2. La salariée a démissionné le 6 septembre 2017 et a été dispensée d’exécution de son préavis par l’employeur.

Examen du moyen

Enoncé du moyen

3. La salariée fait grief à l’arrêt de la condamner à verser à l’employeur des sommes à titre de dommages-intérêts pour violation de la clause de non-concurrence insérée dans son contrat de travail et en restitution de la contrepartie financière, et de rejeter sa demande reconventionnelle de dommages-intérêts, alors « que le salarié dispensé d’effectuer son préavis est en droit de prétendre dès son départ effectif de l’entreprise au versement de la contrepartie financière de la clause de non-concurrence ; qu’en l’espèce, pour faire droit aux demandes de l’employeur contre la salariée pour violation de la clause de non-concurrence et rejeter la demande reconventionnelle de la salariée, la cour d’appel a affirmé que si la clause de non-concurrence s’applique lors du départ du salarié en cas de dispense de préavis, la contrepartie doit être versée par l’employeur après la rupture du contrat de travail, et non pendant son exécution » et a retenu qu’à la suite de sa démission du 6 septembre 2017, Mme [X] qui a été dispensée d’exécution du préavis à compter du 27 septembre 2017 était tenue de respecter dès la date de son départ effectif la clause de non-concurrence convenue, tandis que l’employeur devait lui payer après le 6 décembre 2017, terme du contrat, l’indemnité stipulée », de sorte que la salariée était mal fondée à se prévaloir d’un défaut de paiement de la contrepartie financière, l’employeur ayant réglé une indemnité de non-concurrence à partir de décembre 2017 ; qu’en statuant ainsi, cependant que la salariée dispensée d’effectuer son préavis à compter du 27 septembre 2017 était en droit de prétendre au versement de la contrepartie financière de la clause de non-concurrence dès cette date, de sorte qu’elle était bien fondée à se prévaloir d’un défaut de paiement de la contrepartie financière due par l’employeur, la cour d’appel a violé le principe fondamental de libre exercice d’une activité professionnelle, ensemble l’article L. 1121-1 du code du travail. »

Réponse de la Cour

Vu l’article L. 1121-1 du code du travail et l’article 1134 du code civil, dans sa rédaction antérieure à l’entrée en vigueur de l’ordonnance n° 2016-131 du 10 février 2016 :

4. Il résulte de ces textes qu’en cas de rupture du contrat de travail avec dispense d’exécution du préavis par le salarié, la date à partir de laquelle celui-ci est tenu de respecter l’obligation de non-concurrence, la date d’exigibilité de la contrepartie financière de la clause de non-concurrence et la date à compter de laquelle doit être déterminée la période de référence pour le calcul de cette indemnité sont celles du départ effectif de l’entreprise.

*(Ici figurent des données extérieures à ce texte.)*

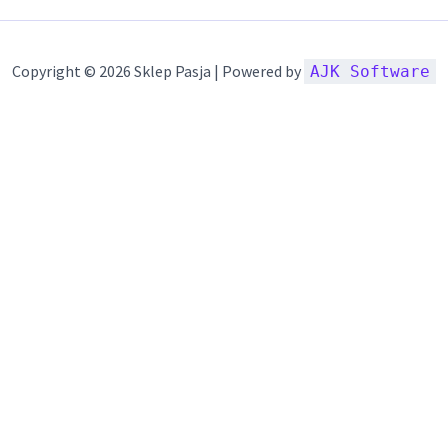
Copyright © 2026 Sklep Pasja | Powered by
AJK Software
Szczegóły
ówienia.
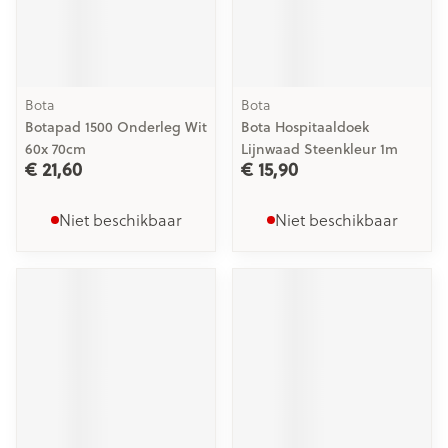
Bota
Bota
Botapad 1500 Onderleg Wit
Bota Hospitaaldoek
60x 70cm
Lijnwaad Steenkleur 1m
€ 21,60
€ 15,90
Niet beschikbaar
Niet beschikbaar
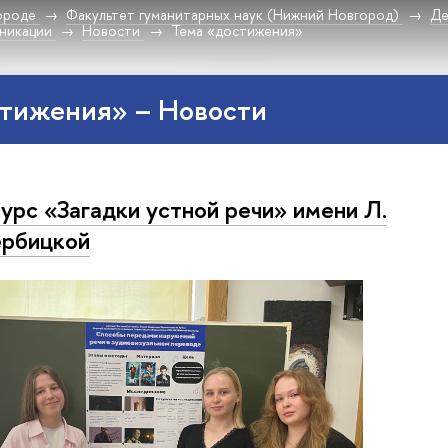
ороде
Факультет гуманитарных наук (Нижний Новгород)
Де
никации
Новости
Тема «достижения»
стижения» – Новости
урс «Загадки устной речи» имени Л.
ербицкой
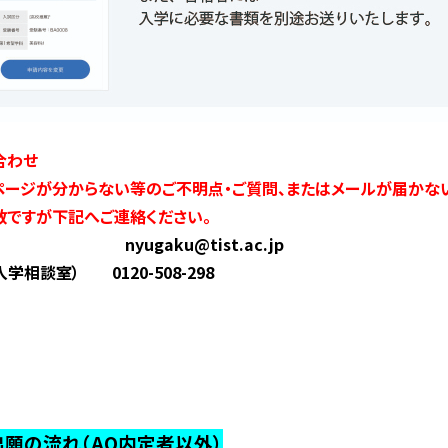
合わせ
ージが分からない等のご不明点・ご質問、またはメールが届か
ですが下記へご連絡ください。
ル nyugaku@tist.ac.jp
入学相談室） 0120-508-298
出願の流れ（AO内定者以外）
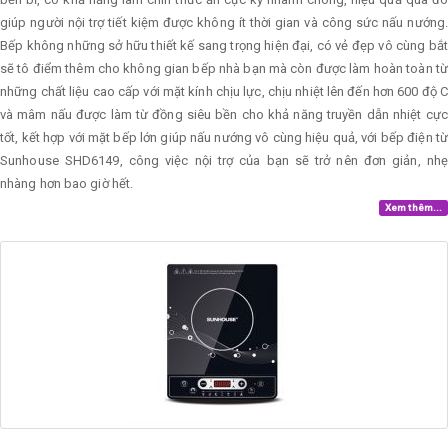
giúp người nội trợ tiết kiệm được không ít thời gian và công sức nấu nướng.
Bếp không những sở hữu thiết kế sang trọng hiện đại, có vẻ đẹp vô cùng bắt
sẽ tô điểm thêm cho không gian bếp nhà bạn mà còn được làm hoàn toàn từ
những chất liệu cao cấp với mặt kính chịu lực, chịu nhiệt lên đến hơn 600 độ C
và mâm nấu được làm từ đồng siêu bền cho khả năng truyền dẫn nhiệt cực
tốt, kết hợp với mặt bếp lớn giúp nấu nướng vô cùng hiệu quả, với bếp điện từ
Sunhouse SHD6149, công việc nội trợ của bạn sẽ trở nên đơn giản, nhẹ
nhàng hơn bao giờ hết.
Xem thêm...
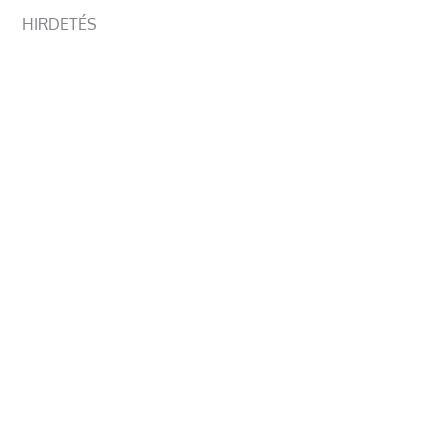
HIRDETÉS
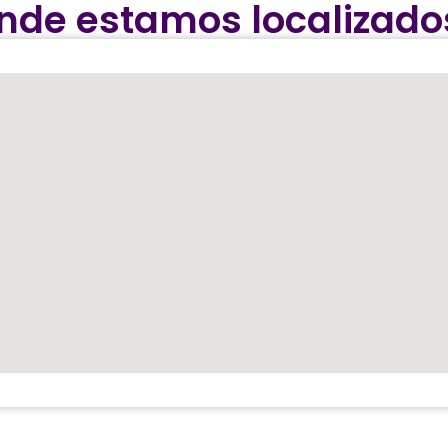
nde estamos localizado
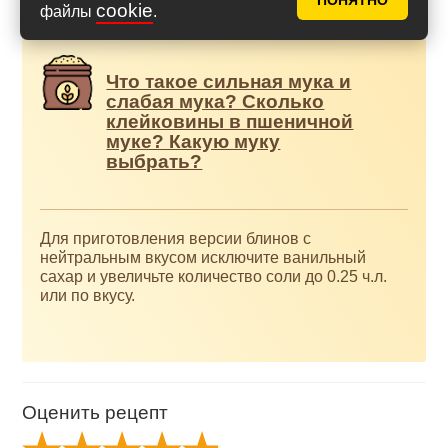
ПОНЯТНО
cookie
файлы
.
Что такое сильная мука и
слабая мука? Сколько
клейковины в пшеничной
муке? Какую муку
выбрать?
Для приготовления версии блинов с
нейтральным вкусом исключите ванильный
сахар и увеличьте количество соли до 0.25 ч.л.
или по вкусу.
Оценить рецепт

5. Pour condamner la salariée au remboursement de la contrepartie financière et au paiement de dommages-intérêts pour non respect de la clause de non-concurrence, l’arrêt retient que la salariée, qui a été dispensée d’exécution du préavis par lettre du 26 septembre 2017, était tenue de respecter dès la date de son départ effectif la clause de non-concurrence convenue, tandis que l’employeur devait lui payer après le 6 décembre 2017, terme du contrat, l’indemnité stipulée.

6. Il ajoute que l’employeur a réglé l’indemnité de non-concurrence en décembre 2017, février et mars 2018, que la salariée ne peut donc se prévaloir d’un défaut de paiement de la contrepartie financière et qu’elle a violé la clause de non-concurrence en faisant immatriculer le 25 janvier 2018 une société qui a démarré son activité au 1er mars 2018 après qu’elle a obtenu la carte professionnelle délivrée par la CCI du Gers le 8 février 2018.

7. En statuant ainsi, la cour d’appel a violé les textes susvisés.